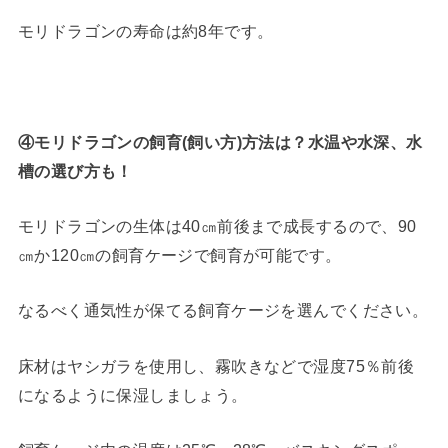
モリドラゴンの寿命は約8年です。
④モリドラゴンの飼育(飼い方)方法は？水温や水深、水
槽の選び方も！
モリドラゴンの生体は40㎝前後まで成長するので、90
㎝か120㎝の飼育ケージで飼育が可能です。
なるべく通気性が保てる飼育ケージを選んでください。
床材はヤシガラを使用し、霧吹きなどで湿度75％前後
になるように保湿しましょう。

※ ※ ※

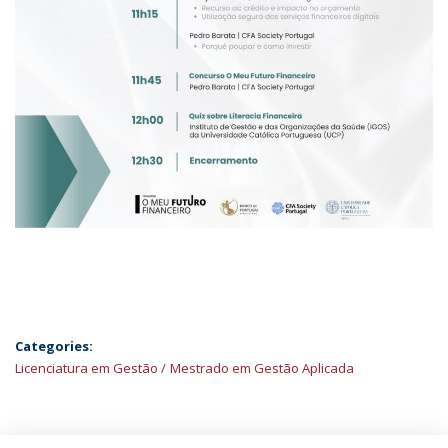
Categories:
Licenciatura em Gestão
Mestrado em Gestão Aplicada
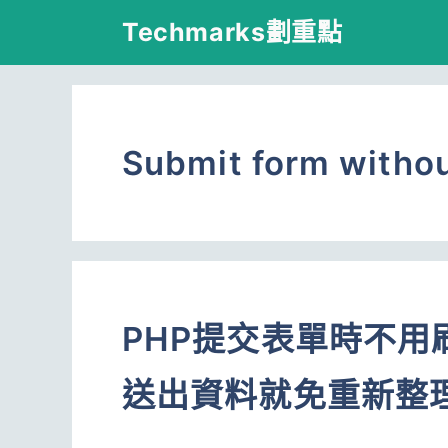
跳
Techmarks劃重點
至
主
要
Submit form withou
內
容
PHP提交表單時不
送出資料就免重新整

※ ※ ※

**What the exercise asks:** Which lines in the listing hold the word "Gestão"? Copy them out.

**Solution to this exercise:**
Licenciatura em Gestão
Mestrado em Gestão Aplicada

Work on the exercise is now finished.